Aortic Valve Regurgitation

The aorta is the main artery (blood vessel) that carries blood out of your heart and into your body. The aortic valve allows blood to flow from your heart into the aorta.

Aortic valve regurgitation (aortic regurgitation) is a disorder that occurs when the aortic valve leaks (regurgitates) each time the left ventricle (lower heart chamber) relaxes. This allows blood to flow improperly — in two directions instead of one.

Normally, oxygen-rich blood flows out through the aorta into your body. A defective valve allows blood to flow backward from the aorta into the left ventricle. This causes your heart to work harder to make up for the blood that is leaking back into the ventricle. Ventricle walls may thicken, making your heart muscle pump less effectively. Eventually, your heart may not pump enough to meet your body’s need for blood, leading to a serious condition known as congestive heart failure.

Causes of Aortic Valve Regurgitation

Causes of aortic regurgitation include aging processes, which can weaken your valve tissue. Other causes can include high blood pressure, bacterial infection, untreated syphilis or a past injury. 

Symptoms of Aortic Valve Regurgitation

You may have no symptoms of aortic regurgitation if you have mild valve disorder. If you have more severe aortic regurgitation, you may notice symptoms such as: 

  • Fatigue and weakness, especially when you increase activity
  • Shortness of breath during exercise or when you lie down
  • Swollen ankles and feet
  • Chest pain (angina), discomfort or tightness, which may get worse during exercise
  • Fainting or feeling light-headed
  • Irregular pulse (arrhythmia)
  • Heart murmur (abnormal sounds heard during a heartbeat, caused by difficult blood flow)
  • Palpitations (feeling a rapid, fluttering heartbeat)

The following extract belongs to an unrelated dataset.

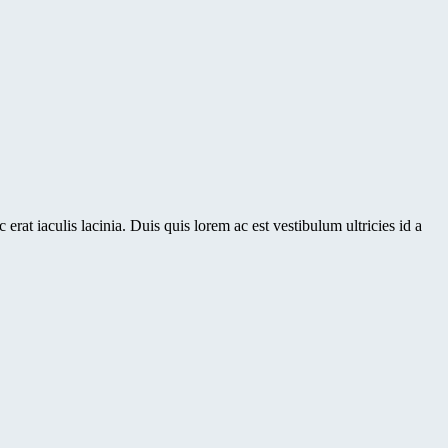
erat iaculis lacinia. Duis quis lorem ac est vestibulum ultricies id a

Treatment of Aortic Valve Regurgitation

Your doctor may prescribe medical therapies to treat aortic regurgitation. Medication can help reduce blood clotting and lower your stroke risk, but you may still require valve repair or replacement. At the Orlando Health Heart Valve Center, we provide many less invasive alternatives to traditional open surgery. 

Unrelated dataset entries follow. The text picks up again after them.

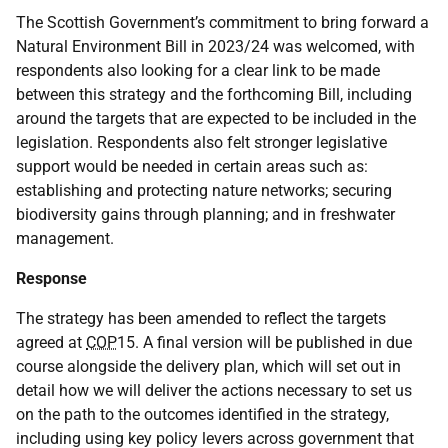
The Scottish Government’s commitment to bring forward a
Natural Environment Bill in 2023/24 was welcomed, with
respondents also looking for a clear link to be made
between this strategy and the forthcoming Bill, including
around the targets that are expected to be included in the
legislation. Respondents also felt stronger legislative
support would be needed in certain areas such as:
establishing and protecting nature networks; securing
biodiversity gains through planning; and in freshwater
management.
Response
The strategy has been amended to reflect the targets
agreed at
COP
15. A final version will be published in due
course alongside the delivery plan, which will set out in
detail how we will deliver the actions necessary to set us
on the path to the outcomes identified in the strategy,
including using key policy levers across government that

Minimally invasive surgical procedures are less invasive than general or open-heart surgery. For certain more complex conditions, surgeons may perform a combination of procedures in high-tech, fully equipped hybrid surgical suites.

At Orlando Health Heart Valve Center, our team will evaluate your condition, collaborate across disciplines as needed, and develop the best treatment plan for you.